Thursday October 16, 2003 – 7:30 pm
USA 1993. Director: Allie Light

A ground-breaking, Emmy-award winning documentary about women and mental illness. This moving and informative film features seven women – including Light and Karen Wong, the film’s associate producer – describing their experiences with depression, bipolar disorder, multiple personalities, schizophrenia, euphoria and recovery. Intercut with candid interviews are dramatic reenactments of key events in the women’s lives; vivid depictions of the sometimes frightening, sometimes exhilarating mental states experienced by the women; films and still photographs from the women’s childhoods; and archival film footage of psychiatric wards. The social dimensions of women and mental illness are revealed in testimony about sexual assault, incest, racism and homophobia; the abuses of the medical establishment, family, and church.

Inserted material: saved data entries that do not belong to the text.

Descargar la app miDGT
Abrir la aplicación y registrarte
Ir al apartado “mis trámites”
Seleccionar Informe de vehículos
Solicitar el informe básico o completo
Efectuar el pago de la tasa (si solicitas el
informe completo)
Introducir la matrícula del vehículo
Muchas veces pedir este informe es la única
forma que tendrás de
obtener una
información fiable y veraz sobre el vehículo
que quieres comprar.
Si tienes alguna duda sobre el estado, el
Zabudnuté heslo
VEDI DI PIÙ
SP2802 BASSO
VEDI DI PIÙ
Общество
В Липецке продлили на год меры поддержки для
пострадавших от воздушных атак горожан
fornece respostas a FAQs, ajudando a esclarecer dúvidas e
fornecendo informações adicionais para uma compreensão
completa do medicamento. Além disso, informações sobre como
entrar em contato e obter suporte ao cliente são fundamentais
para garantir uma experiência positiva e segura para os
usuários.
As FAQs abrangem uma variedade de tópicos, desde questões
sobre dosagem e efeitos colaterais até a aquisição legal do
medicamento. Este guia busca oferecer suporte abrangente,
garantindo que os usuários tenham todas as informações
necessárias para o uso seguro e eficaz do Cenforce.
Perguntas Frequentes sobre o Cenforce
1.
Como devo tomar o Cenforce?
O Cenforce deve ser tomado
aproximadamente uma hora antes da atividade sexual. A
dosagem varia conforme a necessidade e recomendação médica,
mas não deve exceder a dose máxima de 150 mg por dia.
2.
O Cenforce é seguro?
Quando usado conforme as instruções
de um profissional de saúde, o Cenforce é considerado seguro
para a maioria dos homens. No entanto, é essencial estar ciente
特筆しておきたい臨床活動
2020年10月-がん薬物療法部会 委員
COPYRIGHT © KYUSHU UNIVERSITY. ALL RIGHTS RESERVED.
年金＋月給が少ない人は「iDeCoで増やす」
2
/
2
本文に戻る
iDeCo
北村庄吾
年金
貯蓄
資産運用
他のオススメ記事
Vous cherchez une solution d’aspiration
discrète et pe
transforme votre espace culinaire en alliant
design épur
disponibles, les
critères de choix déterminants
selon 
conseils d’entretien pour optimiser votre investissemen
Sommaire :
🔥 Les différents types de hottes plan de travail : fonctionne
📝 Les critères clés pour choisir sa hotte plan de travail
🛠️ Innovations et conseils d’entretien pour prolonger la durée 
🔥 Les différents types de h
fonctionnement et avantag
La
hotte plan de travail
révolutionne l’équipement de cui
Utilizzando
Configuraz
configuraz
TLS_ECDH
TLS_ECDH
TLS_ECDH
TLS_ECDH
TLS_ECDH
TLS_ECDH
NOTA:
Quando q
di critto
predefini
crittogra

Acknowledging that “madness” is often a way of explaining women’s self-expression, the director has created a complex, moving portrait of women in whom mental illness coexists with powerful, sometimes inspired levels of creativity. While stories of sadness, loss, and often horrific abuse are recounted in the film, ultimately the larger themes are courage and resilience – showing the women as survivors and as – perhaps surprisingly for some people – “normal” people. Colour, 16mm, 90 mins.

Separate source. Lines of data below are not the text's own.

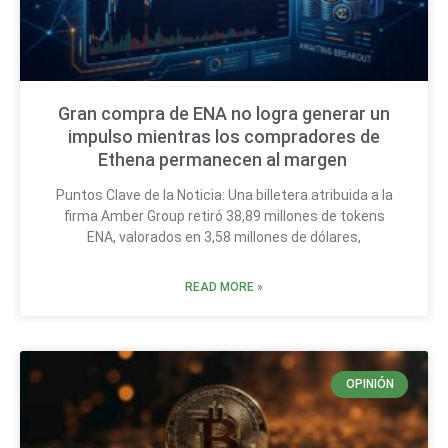
Gran compra de ENA no logra generar un
impulso mientras los compradores de
Ethena permanecen al margen
Puntos Clave de la Noticia: Una billetera atribuida a la
firma Amber Group retiró 38,89 millones de tokens
ENA, valorados en 3,58 millones de dólares,
READ MORE »
OPINIÓN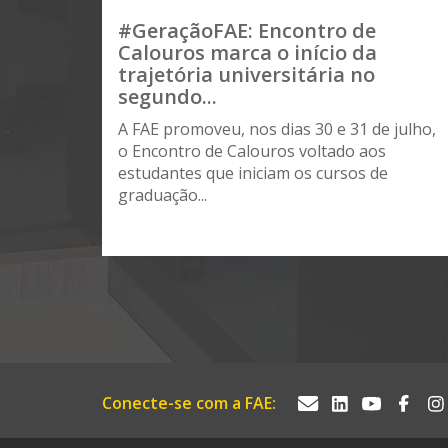
#GeraçãoFAE: Encontro de
Calouros marca o início da
trajetória universitária no
segundo...
A FAE promoveu, nos dias 30 e 31 de julho,
o Encontro de Calouros voltado aos
estudantes que iniciam os cursos de
graduação...
Conecte-se com a FAE: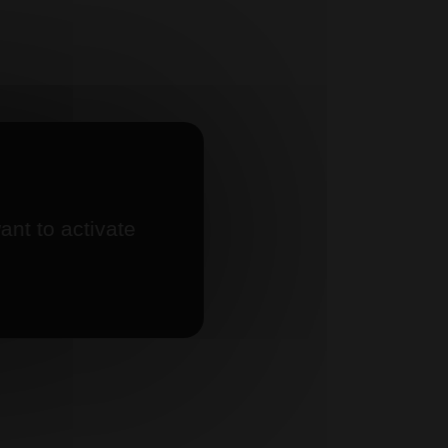
ant to activate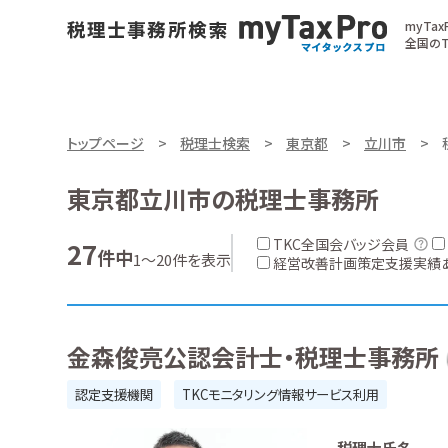
myTa
全国のT
トップページ
税理士検索
東京都
立川市
東京都立川市の税理士事務所
TKC全国会バッジ会員
27
件中
1～20件を表示
経営改善計画策定支援実績
金森俊亮公認会計士・税理士事務所
認定支援機関
TKCモニタリング情報サービス利用
税理士氏名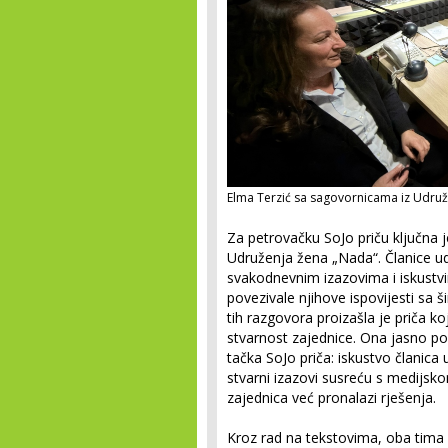
Elma Terzić sa sagovornicama iz Udruž
Za petrovačku SoJo priču ključna j
Udruženja žena „Nada“. Članice u
svakodnevnim izazovima i iskustvim
povezivale njihove ispovijesti sa 
tih razgovora proizašla je priča k
stvarnost zajednice. Ona jasno po
tačka SoJo priča: iskustvo članica
stvarni izazovi susreću s medijsk
zajednica već pronalazi rješenja.
Kroz rad na tekstovima, oba tima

The program will include a post-screening discussion with:
Liz Choquette, RN BScN, Abuse Resource Worker for the Vancouver Community Mental Health Services, Vancouver Coastal Health;

Marina Morrow, PhD, Research Associate with the BC Centre of Excellence for Women’s Health, and a lecturer in the UBC Women’s Studies Program; and

Jill Stainsby, MA, Consumer Support Worker/Community Mental Health Worker for the Vancouver Community Mental Health Services, Vancouver Coastal Health, and 2003 winner of the Coast Foundation Courage to Come Back Award for Mental Health.

Evening moderated by:
Dr. Harry Karlinsky
Director of Continuing Medical Education and Professional Development, Department of Psychiatry, University of British Columbia.

Co-sponsored by Women and Mental Health Committee of the Vancouver Community Mental Health Services of Vancouver Coastal Health, and the Women and Mental Health Discussion Group of the BC Centre of Excellence for Women’s Health.